GPUID must be unique in Node scope.
An example for controlling GPU sharing: (one node with two physical GPU)
GPU1 GPU2
+--------------+ +--------------+
| | | |
| | | |
| | | |
| | | |
| | | |
+--------------+ +--------------+
randomString(5): zxcvb (wants a new physical GPU)
Create Pod1 gpu_request:0.2 GPUID:zxcvb
GPU1 GPU2(zxcvb)
+--------------+ +--------------+
| | | Pod1:0.2 |
| | | |
| | | |
| | | |
| | | |
+--------------+ +--------------+
randomString(5): qwert (don't want to share with Pod1, wants a new physical GPU)

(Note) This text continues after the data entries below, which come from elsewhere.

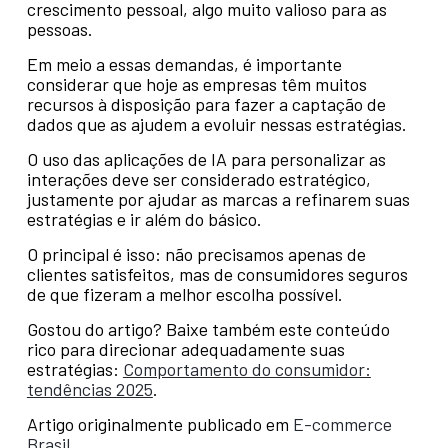
crescimento pessoal, algo muito valioso para as
pessoas.
Em meio a essas demandas, é importante
considerar que hoje as empresas têm muitos
recursos à disposição para fazer a captação de
dados que as ajudem a evoluir nessas estratégias.
O uso das aplicações de IA para personalizar as
interações deve ser considerado estratégico,
justamente por ajudar as marcas a refinarem suas
estratégias e ir além do básico.
O principal é isso: não precisamos apenas de
clientes satisfeitos, mas de consumidores seguros
de que fizeram a melhor escolha possível.
Gostou do artigo? Baixe também este conteúdo
rico para direcionar adequadamente suas
estratégias:
Comportamento do consumidor:
tendências 2025
.
Artigo originalmente publicado em
E-commerce
Brasil
.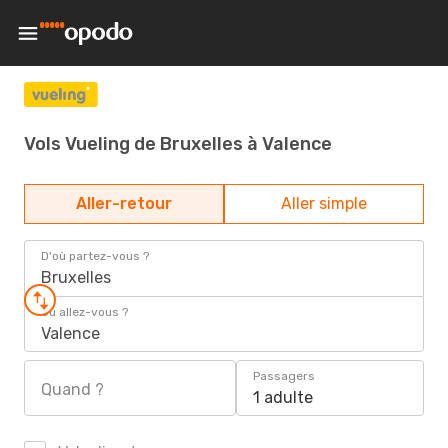
Vols Vueling de Bruxelles à Valence
Aller-retour
Aller simple
D'où partez-vous ?
Bruxelles
Où allez-vous ?
Valence
Passagers
Quand ?
1 adulte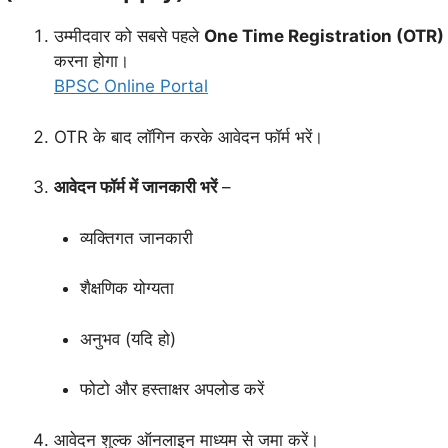
उम्मीदवार को सबसे पहले
One Time Registration (OTR)
करना होगा।
BPSC Online Portal
OTR के बाद लॉगिन करके आवेदन फॉर्म भरें।
आवेदन फॉर्म में जानकारी भरें
–
व्यक्तिगत जानकारी
शैक्षणिक योग्यता
अनुभव (यदि हो)
फोटो और हस्ताक्षर अपलोड करें
आवेदन शुल्क ऑनलाइन माध्यम से जमा करें।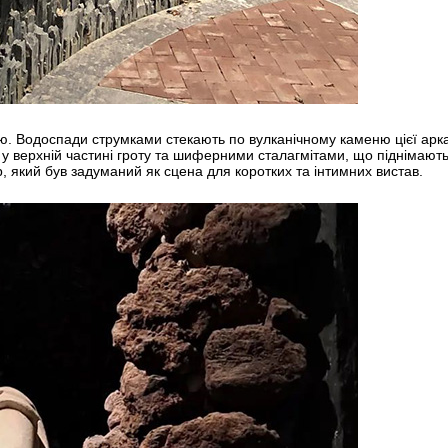
ю. Водоспади струмками стекають по вулканічному каменю цієї арка
м у верхній частині гроту та шиферними сталагмітами, що піднімают
р, який був задуманий як сцена для коротких та інтимних вистав.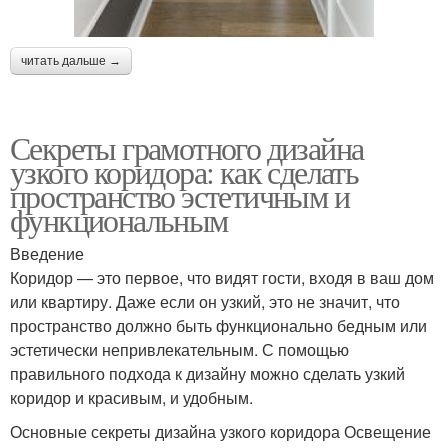
читать дальше →
Секреты грамотного дизайна
узкого коридора: как сделать
пространство эстетичным и
функциональным
Введение
Коридор — это первое, что видят гости, входя в ваш дом
или квартиру. Даже если он узкий, это не значит, что
пространство должно быть функционально бедным или
эстетически непривлекательным. С помощью
правильного подхода к дизайну можно сделать узкий
коридор и красивым, и удобным.
Основные секреты дизайна узкого коридора Освещение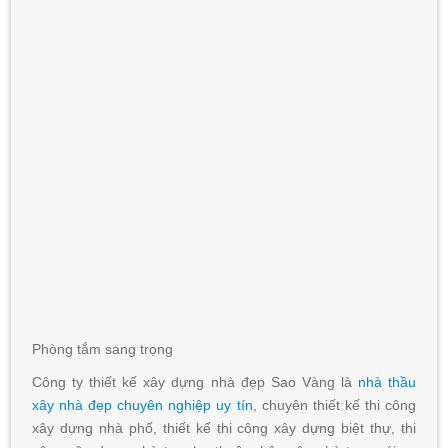
Phòng tắm sang trọng
Công ty thiết kế xây dựng nhà đẹp Sao Vàng là
nhà thầu
xây nhà đẹp chuyên nghiệp uy tín
, chuyên thiết kế thi công
xây dựng nhà phố, thiết kế thi công xây dựng biệt thự, thi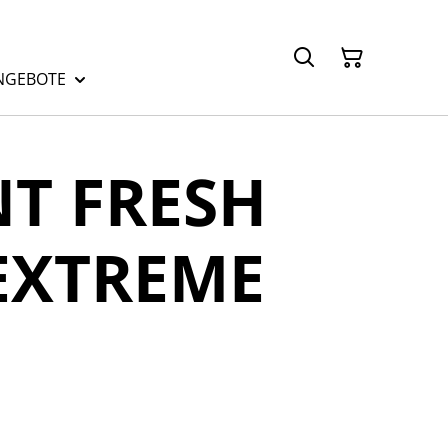
NGEBOTE
T FRESH
EXTREME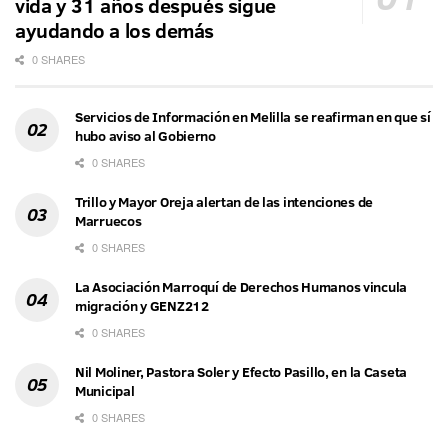
vida y 31 años después sigue
ayudando a los demás
0 SHARES
Servicios de Información en Melilla se reafirman en que sí
hubo aviso al Gobierno
0 SHARES
Trillo y Mayor Oreja alertan de las intenciones de
Marruecos
0 SHARES
La Asociación Marroquí de Derechos Humanos vincula
migración y GENZ212
0 SHARES
Nil Moliner, Pastora Soler y Efecto Pasillo, en la Caseta
Municipal
0 SHARES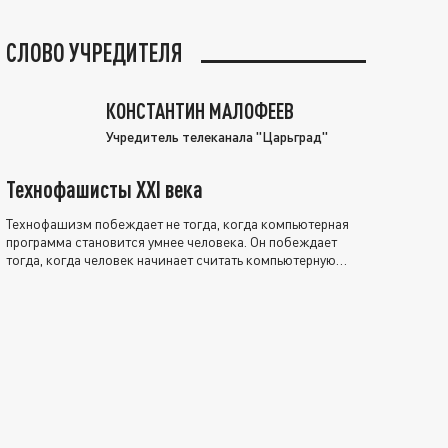
СЛОВО УЧРЕДИТЕЛЯ
КОНСТАНТИН МАЛОФЕЕВ
Учредитель телеканала "Царьград"
Технофашисты XXI века
Технофашизм побеждает не тогда, когда компьютерная
программа становится умнее человека. Он побеждает
тогда, когда человек начинает считать компьютерную
программу нравственно выше себя.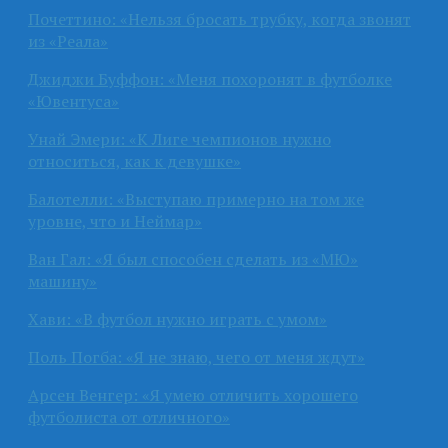
Почеттино: «Нельзя бросать трубку, когда звонят
из «Реала»
Джиджи Буффон: «Меня похоронят в футболке
«Ювентуса»
Унай Эмери: «К Лиге чемпионов нужно
относиться, как к девушке»
Балотелли: «Выступаю примерно на том же
уровне, что и Неймар»
Ван Гал: «Я был способен сделать из «МЮ»
машину»
Хави: «В футбол нужно играть с умом»
Поль Погба: «Я не знаю, чего от меня ждут»
Арсен Венгер: «Я умею отличить хорошего
футболиста от отличного»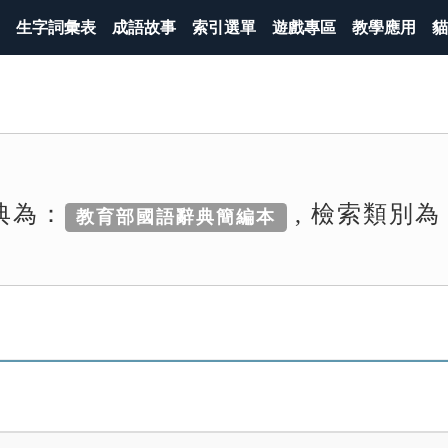
生字詞彙表
成語故事
索引選單
遊戲專區
教學應用
貓
典為：
, 檢索類別為
教育部國語辭典簡編本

Create Pod2 gpu_request:0.3 GPUID:qwert
GPU1(qwert) GPU2(zxcvb)
+--------------+ +--------------+
| Pod2:0.3 | | Pod1:0.2 |
| | | |
| | | |
| | | |
| | | |
+--------------+ +--------------+
Create Pod3 gpu_request:0.4 GPUID:zxcvb (wants to share with Pod1)
GPU1(qwert) GPU2(zxcvb)
+--------------+ +--------------+
| Pod2:0.3 | | Pod1:0.2 |
| | | Pod3:0.4 |
| | | |
| | | |
| | | |
+--------------+ +--------------+
Delete Pod2 (GPUID qwert is no longer available)
GPU1 GPU2(zxcvb)
+--------------+ +--------------+
| | | Pod1:0.2 |
| | | Pod3:0.4 |
| | | |
| | | |
| | | |
+--------------+ +--------------+
randomString(5): asdfg (don't want to share with Pod1 and Pod3, wants a new physical GPU)

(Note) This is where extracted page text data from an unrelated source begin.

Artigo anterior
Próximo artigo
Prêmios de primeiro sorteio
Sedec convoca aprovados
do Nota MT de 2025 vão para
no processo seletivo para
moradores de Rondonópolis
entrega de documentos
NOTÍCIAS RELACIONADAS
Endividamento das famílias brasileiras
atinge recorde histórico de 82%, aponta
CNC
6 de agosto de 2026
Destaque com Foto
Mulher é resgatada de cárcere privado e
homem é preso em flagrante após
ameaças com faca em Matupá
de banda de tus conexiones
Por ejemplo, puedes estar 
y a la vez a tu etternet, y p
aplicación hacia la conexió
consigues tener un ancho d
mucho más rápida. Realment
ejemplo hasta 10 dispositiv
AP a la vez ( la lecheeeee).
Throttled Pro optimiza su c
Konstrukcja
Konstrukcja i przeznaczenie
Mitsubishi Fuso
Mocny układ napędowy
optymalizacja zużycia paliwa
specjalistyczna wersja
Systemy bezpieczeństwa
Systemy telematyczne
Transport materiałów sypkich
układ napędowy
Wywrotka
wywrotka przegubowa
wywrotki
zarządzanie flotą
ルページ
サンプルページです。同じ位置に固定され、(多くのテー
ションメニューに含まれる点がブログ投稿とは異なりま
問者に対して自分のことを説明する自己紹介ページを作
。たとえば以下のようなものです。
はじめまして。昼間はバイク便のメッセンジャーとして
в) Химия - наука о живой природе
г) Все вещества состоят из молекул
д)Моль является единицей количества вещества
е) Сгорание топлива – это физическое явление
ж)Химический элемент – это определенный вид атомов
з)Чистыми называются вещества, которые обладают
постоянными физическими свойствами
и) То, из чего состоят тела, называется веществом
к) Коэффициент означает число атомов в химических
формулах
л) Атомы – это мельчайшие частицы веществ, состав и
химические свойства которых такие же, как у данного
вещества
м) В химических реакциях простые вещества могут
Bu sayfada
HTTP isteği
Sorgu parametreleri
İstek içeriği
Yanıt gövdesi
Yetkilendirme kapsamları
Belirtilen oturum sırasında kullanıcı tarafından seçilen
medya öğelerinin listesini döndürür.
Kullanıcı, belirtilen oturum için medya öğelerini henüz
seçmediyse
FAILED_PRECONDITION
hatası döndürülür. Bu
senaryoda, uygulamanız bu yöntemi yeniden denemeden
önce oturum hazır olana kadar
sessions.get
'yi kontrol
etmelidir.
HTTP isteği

Create Pod4 gpu_request:0.5 GPUID:asdfg
GPU1(asdfg) GPU2(zxcvb)
+--------------+ +--------------+
| Pod4:0.5 | | Pod1:0.2 |
| | | Pod3:0.4 |
| | | |
| | | |
| | | |
+--------------+ +--------------+
To prevent K8s default-scheduler cannot recognize MtgpuPods, causing that default-scheduler schedules Pods to Node whose physcial GPUs are used by MtgpuPod, we run an Occupy-Pod with 1 Nvidia device plugin GPU request (spec.containers[0].resources.requests: "nvidia.com/gpu": 1) when a new GPUID was generated, telling default-scheduler that GPU is wanted by MtgpuPod system.
Occupy-Pods was created in kube-system namespace, in naming format: mtgpupod-occupypod-{NodeName}-{GPUID}.

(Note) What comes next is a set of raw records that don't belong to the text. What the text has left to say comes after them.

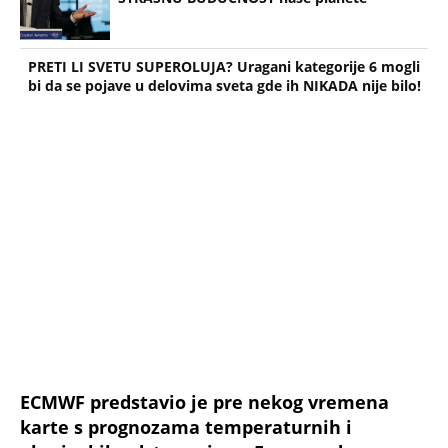
PRETI LI SVETU SUPEROLUJA? Uragani kategorije 6 mogli
bi da se pojave u delovima sveta gde ih NIKADA nije bilo!
ECMWF predstavio je pre nekog vremena
karte s prognozama temperaturnih i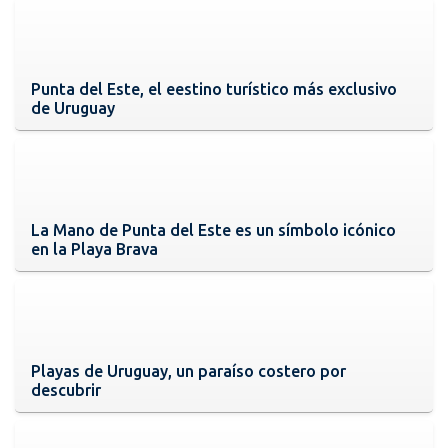
Punta del Este, el eestino turístico más exclusivo
de Uruguay
La Mano de Punta del Este es un símbolo icónico
en la Playa Brava
Playas de Uruguay, un paraíso costero por
descubrir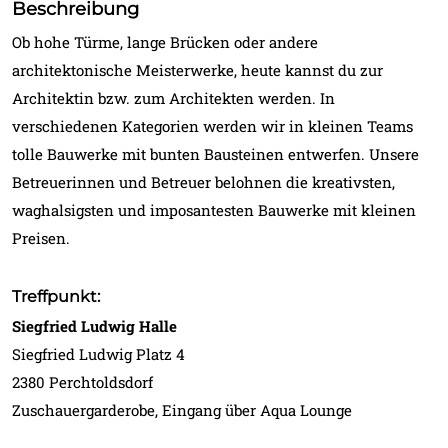
Beschreibung
Ob hohe Türme, lange Brücken oder andere
architektonische Meisterwerke, heute kannst du zur
Architektin bzw. zum Architekten werden. In
verschiedenen Kategorien werden wir in kleinen Teams
tolle Bauwerke mit bunten Bausteinen entwerfen. Unsere
Betreuerinnen und Betreuer belohnen die kreativsten,
waghalsigsten und imposantesten Bauwerke mit kleinen
Preisen.
Treffpunkt:
Siegfried Ludwig Halle
Siegfried Ludwig Platz 4
2380 Perchtoldsdorf
Zuschauergarderobe, Eingang über Aqua Lounge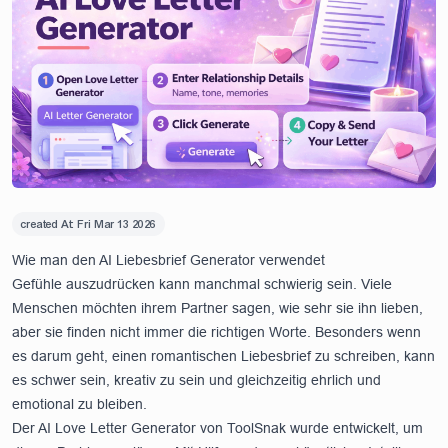
created At:
Fri Mar 13 2026
Wie man den AI Liebesbrief Generator verwendet
Gefühle auszudrücken kann manchmal schwierig sein. Viele
Menschen möchten ihrem Partner sagen, wie sehr sie ihn lieben,
aber sie finden nicht immer die richtigen Worte. Besonders wenn
es darum geht, einen romantischen Liebesbrief zu schreiben, kann
es schwer sein, kreativ zu sein und gleichzeitig ehrlich und
emotional zu bleiben.
Der
AI Love Letter Generator von ToolSnak
wurde entwickelt, um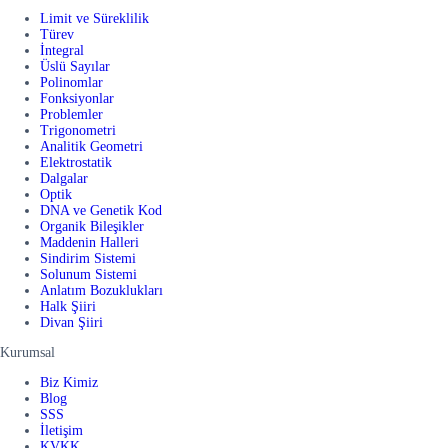
Limit ve Süreklilik
Türev
İntegral
Üslü Sayılar
Polinomlar
Fonksiyonlar
Problemler
Trigonometri
Analitik Geometri
Elektrostatik
Dalgalar
Optik
DNA ve Genetik Kod
Organik Bileşikler
Maddenin Halleri
Sindirim Sistemi
Solunum Sistemi
Anlatım Bozuklukları
Halk Şiiri
Divan Şiiri
Kurumsal
Biz Kimiz
Blog
SSS
İletişim
KVKK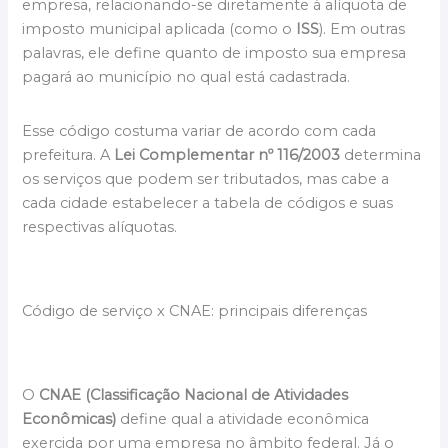
empresa, relacionando-se diretamente à alíquota de
imposto municipal aplicada (como o
ISS
). Em outras
palavras, ele define quanto de imposto sua empresa
pagará ao município no qual está cadastrada.
Esse código costuma variar de acordo com cada
prefeitura. A
Lei Complementar nº 116/2003
determina
os serviços que podem ser tributados, mas cabe a
cada cidade estabelecer a tabela de códigos e suas
respectivas alíquotas.
Código de serviço x CNAE: principais diferenças
O
CNAE (Classificação Nacional de Atividades
Econômicas)
define qual a atividade econômica
exercida por uma empresa no âmbito federal. Já o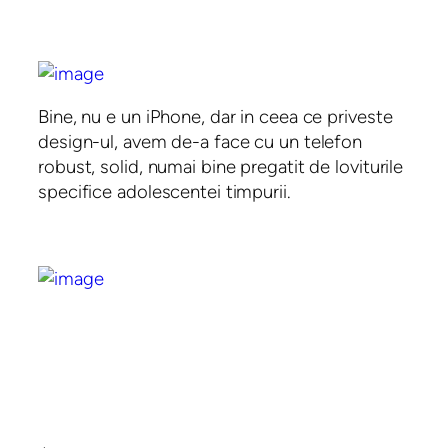
Bine, nu e un iPhone, dar in ceea ce priveste
design-ul, avem de-a face cu un telefon
robust, solid, numai bine pregatit de loviturile
specifice adolescentei timpurii.
←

For some reasons, K8s default-scheduler doesn't support shareable custom devices now. It's necessary to run a MtgpuPod-scheduler for automatically deploying MtgpuPod. Although we may provide a basic MtgpuPod-scheduler in future that only support resource request scheduling, we still describe the method (pseudo-code) for accounting shareable custom device resources.
GPUResources := list of free GPU of every Node
for each Node:
availableGPU := available (total) GPU on Node
allocatedGPUMap := map of GPUID=>usage
for each Pod on Node:
if ! Pod.Name.Contains("mtgpupod-occupypod") // avoid repeat calculate to MtgpuPod
availableGPU -= sum of "nvidia.com/gpu" request of containers in Pod
for each MtgpuPod on Node:
if GPUID of MtgpuPod in allocatedGPUMap exists:
allocatedGPUMap.Get(GPUID) -= GPU request of MtgpuPod
else:
availableGPU -= 1
allocatedGPUMap.Add(GPUID)
allocatedGPUMap.Get(GPUID) = 1.0 - GPU request of MtgpuPod
GPUResources.Add(availableGPU, allocatedGPUMap)
kubectl delete -f https://lsalab.cs.nthu.edu.tw/~ericyeh/gpusharing/crd.yaml
kubectl delete -f https://lsalab.cs.nthu.edu.tw/~ericyeh/gpusharing/controller.yaml
kubectl delete -f https://lsalab.cs.nthu.edu.tw/~ericyeh/gpusharing/daemonset.yaml
Currently the GPU memory usage control may not work properly.